Inside Metal: How Apple plans to unlock the secret graphics performance of the A7 chip
Among the surprises that Apple unveiled at WWDC 2014 is the company's new Metal framework and shader language, aimed at radically enhancing the hardware accelerated graphics potential of the A7 Application Processor powering the company's latest iOS devices.
Introduced during the WWDC Keynote by Apple's software chief Craig Federighi— who is said to be a particular fan of metal rock— Metal as a technology applies to the GPU (Graphics Processing Unit) of Apple's new 64-bit A7 Application Processor used in its newest iOS devices: iPhone 5s, iPad Air and Retina iPad mini.
The new technology's name actually derives from the fact that it provides "close to the metal" graphics performance by slimming down the overhead imposed by existing graphics libraries like OpenGL. Metal speeds up 3D rendering and general compute tasks while freeing up the CPU to handle additional work, such as more sophisticated physics modeling or audio processing in video games, for example.
In an initial WWDC session devoted to Metal, Apple's GPU software engineer Jeremy Sandmel stated, "we're incredibly excited" to outline the new technology for developers, noting that "we believe it's literally going to be a game changer for you, your applications and for iOS."
Note that the engineer presenting Metal wasn't speaking eloquent marketing language to a crowd of potential customers; he was outlining new technology that developers can use to gain dramatic increases in performance, something that will benefit their apps and Apple's ecosystem. If it doesn't benefit developers' apps enough for them to use it, Metal won't benefit Apple either.
We will soon see whether Metal is a meaningless marketing term like "Intel Inside," that was just invented to sell otherwise undifferentiated hardware, or whether it is a truly new technology that people notice because it is producing a new class of mobile games that can't be matched elsewhere.

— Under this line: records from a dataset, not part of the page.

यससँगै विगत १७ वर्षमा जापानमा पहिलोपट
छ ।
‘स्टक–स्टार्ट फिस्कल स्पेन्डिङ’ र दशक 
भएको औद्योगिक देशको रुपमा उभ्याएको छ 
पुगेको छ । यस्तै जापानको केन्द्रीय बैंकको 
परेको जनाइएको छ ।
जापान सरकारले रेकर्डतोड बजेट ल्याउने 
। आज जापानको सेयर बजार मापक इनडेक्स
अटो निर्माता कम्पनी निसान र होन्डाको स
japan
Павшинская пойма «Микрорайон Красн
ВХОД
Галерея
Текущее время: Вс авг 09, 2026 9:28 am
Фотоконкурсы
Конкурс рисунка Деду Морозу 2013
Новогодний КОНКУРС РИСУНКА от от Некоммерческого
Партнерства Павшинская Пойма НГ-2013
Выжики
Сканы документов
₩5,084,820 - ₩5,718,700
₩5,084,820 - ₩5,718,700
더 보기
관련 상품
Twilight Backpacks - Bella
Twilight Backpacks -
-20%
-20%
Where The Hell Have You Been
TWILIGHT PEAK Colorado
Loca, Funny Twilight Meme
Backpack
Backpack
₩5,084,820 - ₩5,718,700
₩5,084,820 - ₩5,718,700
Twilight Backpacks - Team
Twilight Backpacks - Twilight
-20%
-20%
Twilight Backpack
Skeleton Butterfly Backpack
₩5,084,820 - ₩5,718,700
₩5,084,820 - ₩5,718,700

So far, Apple has already taken over the high end of mobile video games, with lots of exclusive titles that aren't available on Android, BlackBerry or Windows Phone (and in the future, won't be available on Tizen). That fact that Android doesn't get many high end games is well known enough for AnandTech to observe with rather brutal honesty that "the games that benefit the most from Metal are also the games least likely to be on Android."

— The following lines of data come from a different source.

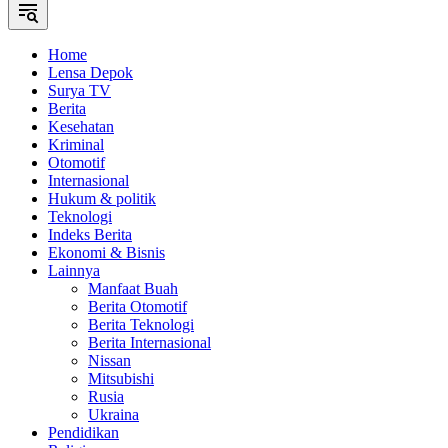
Home
Lensa Depok
Surya TV
Berita
Kesehatan
Kriminal
Otomotif
Internasional
Hukum & politik
Teknologi
Indeks Berita
Ekonomi & Bisnis
Lainnya
Manfaat Buah
Berita Otomotif
Berita Teknologi
Berita Internasional
Nissan
Mitsubishi
Rusia
Ukraina
Pendidikan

Radical new hardware needs radical new software
In the desktop PC world, Macs and Windows PCs have incrementally delivered performance jumps by installing faster and faster CPUs paired with video cards outfitted with increasingly faster dedicated GPUs. Apple's new Mac Pro actually pairs two fast GPUs alongside the main CPU as standard equipment, with one GPU dedicated to video performance and other available for advanced rendering tasks and general compute acceleration. All three processors are cooled by a central heat sink (below).
However, under iOS and the constraints of mobile design— where battery life, heat dissipation and a compact thermal envelope and are critically important— there's a need for rethinking how the latest blazing-fast GPUs are driven. To deliver impressive mobile graphics, a more specialized approach is required because the pure horsepower of a desktop machine is physically too big.
Under iOS and the constraints of mobile design— where battery life, heat dissipation and a compact thermal envelope are critically important— there's a need for rethinking how the latest blazing-fast GPUs are driven
Additionally, today's mobile GPUs are now so fast that the CPU cores often have trouble feeding graphics tasks to them fast enough. Once the CPU cores are maxed out, the GPU is left sitting idle, waiting for new work to be dispatched to it by the CPU.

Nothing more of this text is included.